I believe that it is important to listen to what your gut is telling you and take time to nurture your soul. The following is my modest contribution to Mr. Murrow's "This I Believe" legacy.
Being born with a disability has made me a stronger person. My spirit is larger than my physical body. My spirit is what is connected to the Universe and my gift from God. But being disabled has brought experiences into my life that have taught me determination, empathy, creativity and communication skills that I don’t know that I would have if I was not disabled.
I know I truly did marry my soul mate, because as corny as it sounds, yes, he does complete me.
I know I will never have another bond with an animal like I had with my late dog, Ernie. He was meant to be my doggie angel on earth. And now in heaven, he is watching over me, along side with my mom and my grandparents.
I believe for all the things I do understand, there are just as many things that I don’t. And that is okay. Life is the blessing we are given to try to figure it all out along the way.
I expect that a person should take responsibility for his or her actions. And even when a person is victimized, they have a choice about being a victim. I hate that cruel and evil things happen in this world, but I think we all have choice to how we react to such actions.
One day I know I will be a published author and a distinguished speaker on a lecture circuit. Note I didn’t say bestseller or highly paid. Not because I feel I’m not worthy of such adjectives, but rather, that money just doesn’t motivate me. I’m blessed to live comfortably and share what I can. As I often say, you aren’t going to take it with you.
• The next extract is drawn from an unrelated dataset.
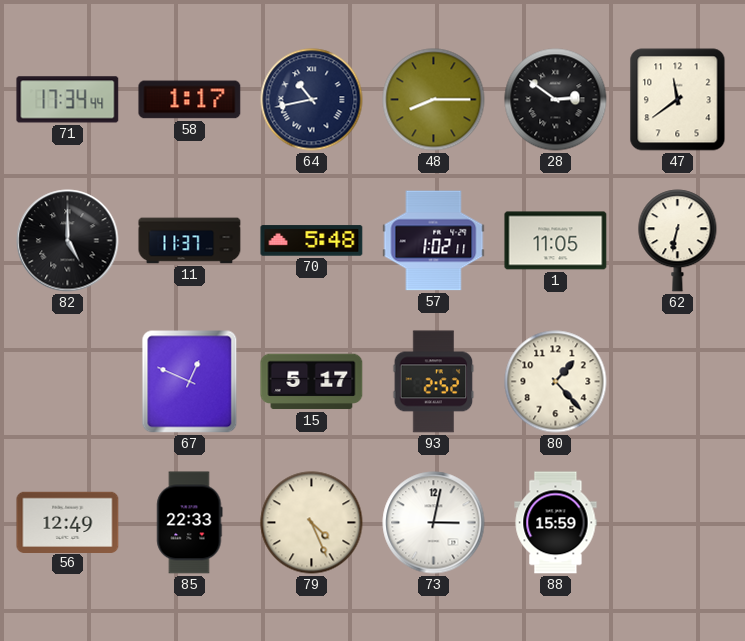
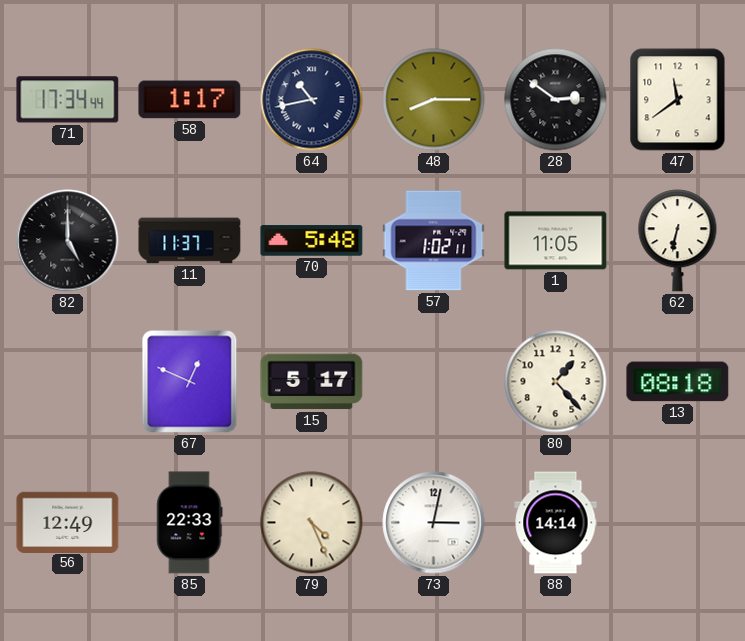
93: 2:52 -> none
13: none -> 08:18
88: 15:59 -> 14:14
So what is your "This I Believe?"
I admire Murrow a lot for simply his journalistic integrity, something we sadly don't see a lot of in today's info-tainment heavy media. But beyond that what I resonates with me about "This I Believe" is it encourages courage. It takes a moment of objectivity, and allows for a moral footnote of subjectivity. Every side has a story. Every microphone can be a pulpit for opinion. It is the great thought leaders, however, who recognize that opportunity. And hopefully commentate on a life better for us all.